In Magid’s view, the Muslim community must respond by engaging in various means of dialogue to deconstruct the arguments used to justify violent extremism. Imam Magid advised the audience that “no Muslim should be intimidated, scared, or afraid to engage in political discourse or to stand up and say that I disagree with the American government on a specific issue because you have the right to free speech.” Commenting on the fears some Muslims have expressed about having their phones tapped or receiving undue scrutiny, Magid responded by saying, “even if that is the case, we have to fight the fight of civil rights and civil liberties as that’s how each people gain respect in this country.”

He also emphasized that “on a political issue if you disagree, you have to use a political platform to make that disagreement known. Trying to take up arms in Pakistan, Afghanistan, or Iraq does not solve the real underlying issues.” In addition, Magid believes there is a need for Muslims to work to combat the negative portrayals of Muslims in the media and to offer young people an opportunity to learn “authentic and true Islam” to minimize the reliance on sometimes dubious internet sources.

Questions and Answers

For more thorough responses, listen to the mp3 audio. Zaid Shakir has written an extensive set of responses to questions received after the publication of his Letter to a Would-Be Mujahid article, which can be found here: Answers to “Would-Be Mujahids.”

1. What is violent extremism? Why is that we seem to be adopting the language the corporate media assigns to people struggling for self-determination in their own countries?

Zaid Shakir: Anyone whose land is invaded and occupied has a right to defend their land, their people, their honor, their resources and that right is universal. But we are not talking about that, no one is labeling those defending their land as violent extremists. But people who put bombs in marketplaces, masjids, and now churches or those who would blow up innocent people in some part of this country that’s not doing anything to liberate anybody’s lands.
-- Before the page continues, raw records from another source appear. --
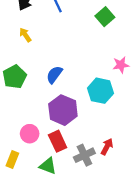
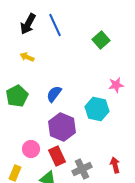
yellow arrow: (25, 35) -> (27, 57), turned -32
red arrow: (107, 147) -> (115, 165), moved, turned -42

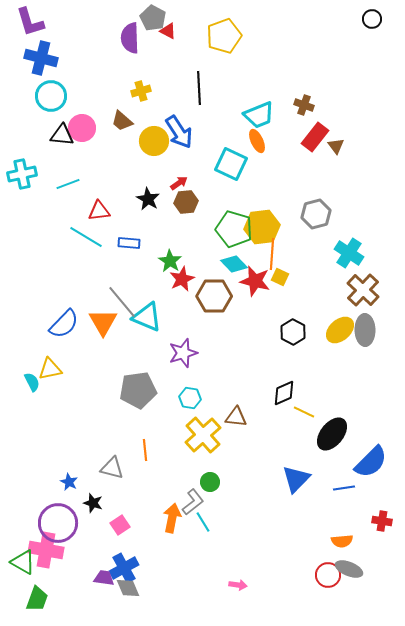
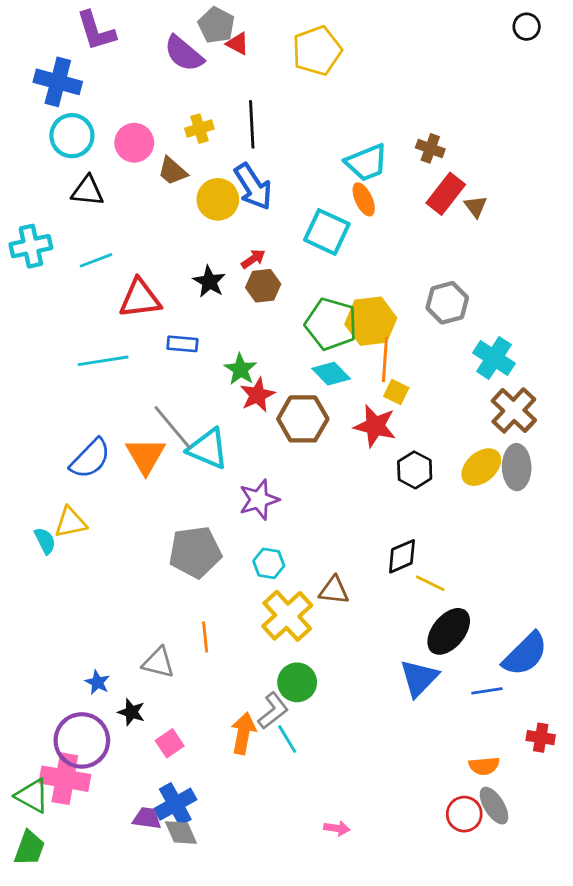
purple L-shape: (30, 22) -> (96, 31), moved
purple semicircle: (130, 38) -> (184, 54), turned -48
black line: (199, 88) -> (252, 124), moved
pink circle: (82, 128) -> (134, 143), moved
red triangle: (99, 211) -> (140, 299), size x1.4
cyan line: (86, 237) -> (103, 361), moved, turned -40
red star: (255, 281) -> (375, 426), moved
black ellipse: (332, 434) -> (449, 631), moved
green circle: (210, 482) -> (297, 682), size x1.4
gray ellipse: (349, 569) -> (494, 806), turned 36
green trapezoid: (37, 599) -> (29, 848), moved

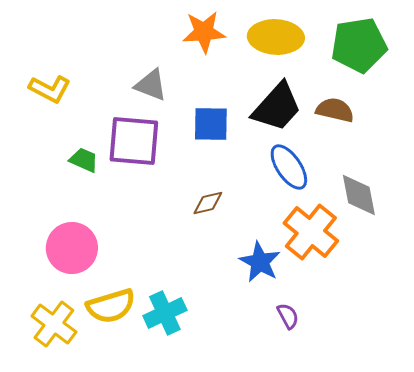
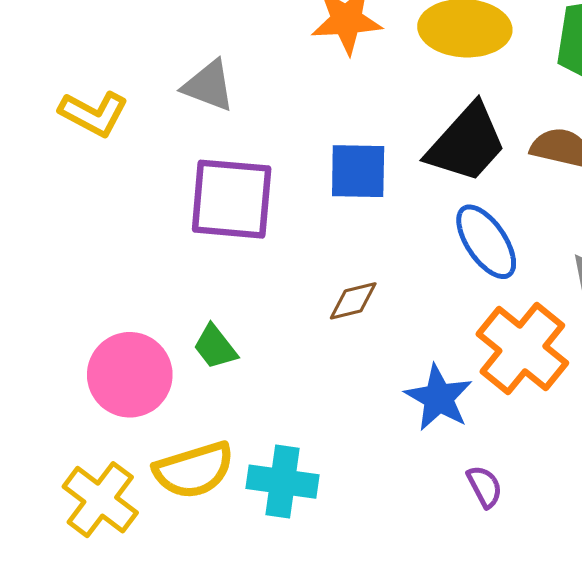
gray triangle: (151, 85) -> (209, 86), moved
green trapezoid: (84, 160) -> (215, 347), moved, turned -152
cyan cross: (165, 313) -> (283, 482), turned 33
That’s just in many instances frustration…

Our Islamic terminology is being hijacked by Muslims and others. An example of a real mujahid is Shaykh Abd al-Qadir al-Jaza’iri he fought the French valiantly but when he saw there no maslaha (religiously counted interest) that could be advanced by continuing to fight, he surrendered. He was eventually exiled to Damascus and during a pogrom of Christians initiated by some Druze, he put his armor and weapons back on and gathered his men to defend the Christians. He said, “Anyone who wishes to harm these Christians because they are weak while our Prophet (sal Allahu alayhi wa sallam) has promised them protection will have to fight me.” Now, that is a mujahid. The town of Elkader in Iowa was named after him.
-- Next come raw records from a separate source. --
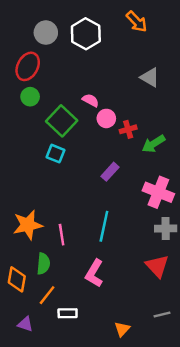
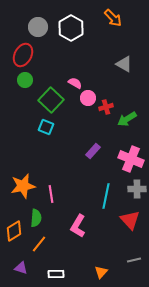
purple rectangle: (110, 172) -> (93, 151), moved
cyan line: (104, 226) -> (106, 196), moved
orange diamond: (17, 279) -> (14, 231), turned 50
white rectangle: (68, 313) -> (56, 274), moved

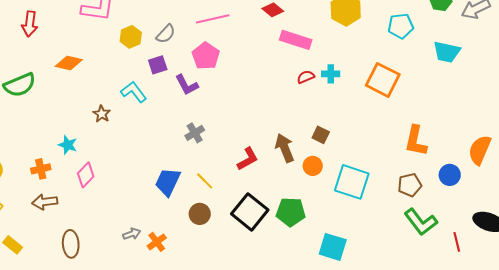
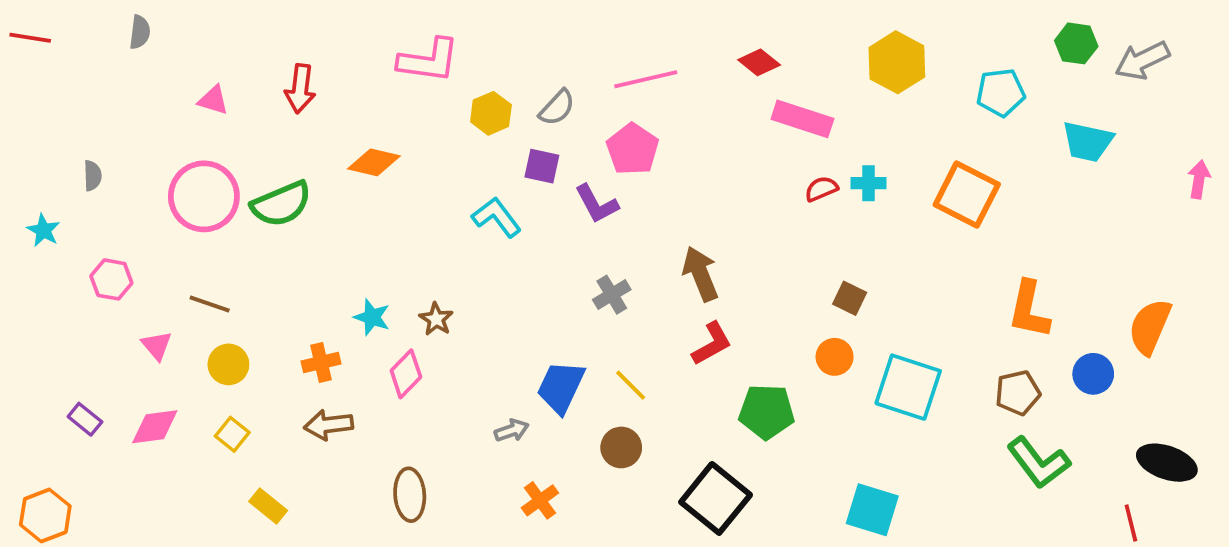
purple square: (158, 65) -> (542, 166), turned 30
brown star: (102, 114) -> (436, 319), moved
brown arrow: (285, 148) -> (700, 274), moved
black square: (250, 212) -> (716, 498), moved
green pentagon: (291, 212) -> (767, 412), moved
gray arrow: (132, 234) -> (512, 430), moved
red line: (457, 242) -> (1131, 523), moved
brown ellipse: (71, 244) -> (410, 495), moved

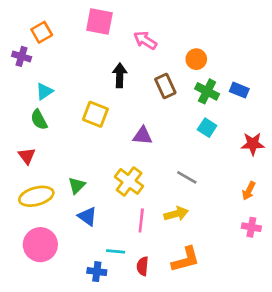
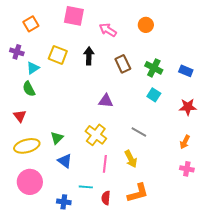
purple cross: (22, 56) -> (17, 52), moved
orange circle: (196, 59) -> (146, 25), moved
blue rectangle: (239, 90) -> (186, 71), moved
yellow square: (95, 114) -> (58, 55), moved
yellow arrow: (176, 214) -> (131, 159), turned 78
blue cross: (97, 272) -> (64, 202), moved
We are an honorable people and do not murder women and children. According to Ibn Hazm, one the ijma’at (issues of consensus) that the entire ummah has agreed upon is that the Prophet (sal Allahu alayhi wa sallam) forbade the killing of women and children.
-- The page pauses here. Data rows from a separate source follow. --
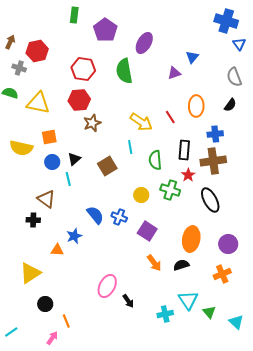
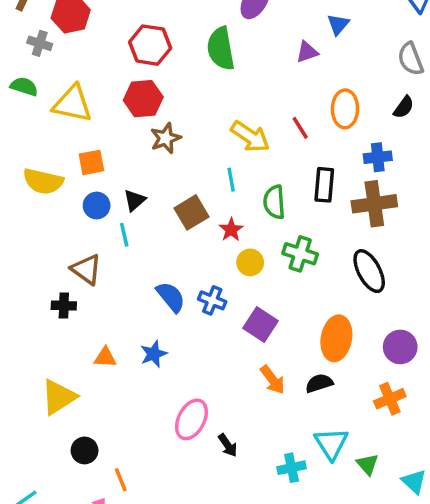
red star: (188, 175) -> (231, 230), moved
blue star: (74, 236) -> (154, 354), moved

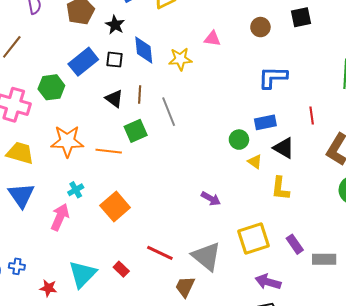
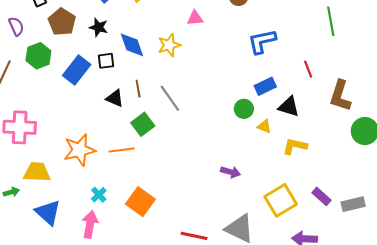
green hexagon: (51, 87) -> (38, 56), moved
yellow L-shape: (280, 188) -> (295, 146), turned 110

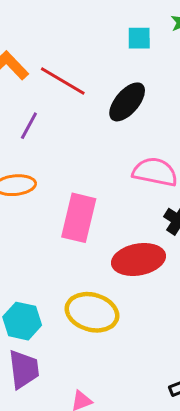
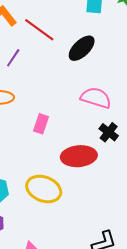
pink rectangle: (79, 218) -> (41, 124), size x0.6

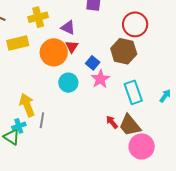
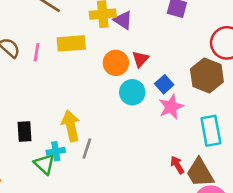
purple triangle: (68, 28) -> (123, 20), moved
orange circle: (54, 52) -> (116, 63), size x0.7
cyan circle: (68, 83) -> (132, 92), moved

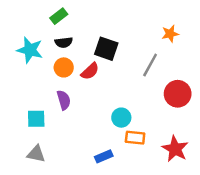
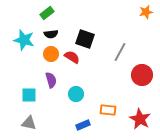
orange star: (170, 34) -> (146, 12), moved
red semicircle: (90, 71) -> (72, 57), turned -105
cyan circle: (121, 118) -> (76, 94), moved

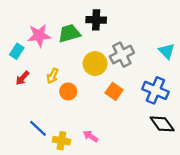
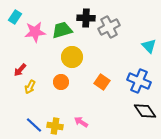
cyan rectangle: (17, 51) -> (15, 17), moved
gray cross: (122, 55) -> (109, 27), moved
yellow circle: (95, 64) -> (72, 57), moved
yellow arrow: (53, 76) -> (30, 87), moved
blue line: (38, 128) -> (34, 125), moved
What about those who say if they kill Muslim women and children that we can kill their women and children as well?

Zaid Shakir: Ijma and Muslim history argues against these claims. Imam Malik in his al-Mudawanna mentioned that if you are confronted on the battlefield by a woman with a weapon that you should try to run around her and go the other way because the Prophet (sal Allahu alayhi wa sallam) forbade killing women and it is from him (sal Allahu alayhi wa sallam) that we derive our principles.

Should Muslims accept employment with U.S. federal government and defense contractors that may target Muslims?

Zaid Shakir: Everyone has to use their independent conscience. There are primarily two arguments, we need conscientious Muslims in these agencies trying to bring an Islamic perspective to the policy and analysis so there will be something to check these agencies from running totally roughshod over the Muslim community. The other argument is that these agencies are infiltrating the Muslims and clearly displaying enmity towards Islam and the Muslim community so we should have nothing to do with them. A person must be mature and weigh both sides of the argument. If they feel they can make a difference they should try and if they feel they can’t make a difference then they should quit. Ibn Taymiyyah in one of his fatwa said, “If you are a Muslim in a minority land where you can do something to check the evil of evildoers against the Muslims then you are obliged to make that effort.”  But the decision should be made on your conscience and we shouldn’t say nay or yea. Remember the hadith, “Righteousness is good character and sin is what causes you agitation in your soul and you wouldn’t want people to know about it.”

FBI Entrapment?

Zaid Shakir: The target is not the Muslims but rather those who see the headlines right at Christmas time. I didn’t elaborate on entrapment because entrapment is clear and well-known. My concern is not the FBI as it takes two to tango. If someone comes to you and says let’s put a bomb out here to blow up innocent people, even if you don’t intend to do anything, what’s going on in your heart and mind to even make you vulnerable to such suggestions? Muslims should not vulnerable to a scheme that’s going to kill innocent people. No ifs, and, or buts…we need to be crystal clear on this that none of us will be involved in any scheme that leads to the deaths of innocent people and which makes it easier to kill innocent Muslims all over this world. This is why I am emphasizing what we have to do.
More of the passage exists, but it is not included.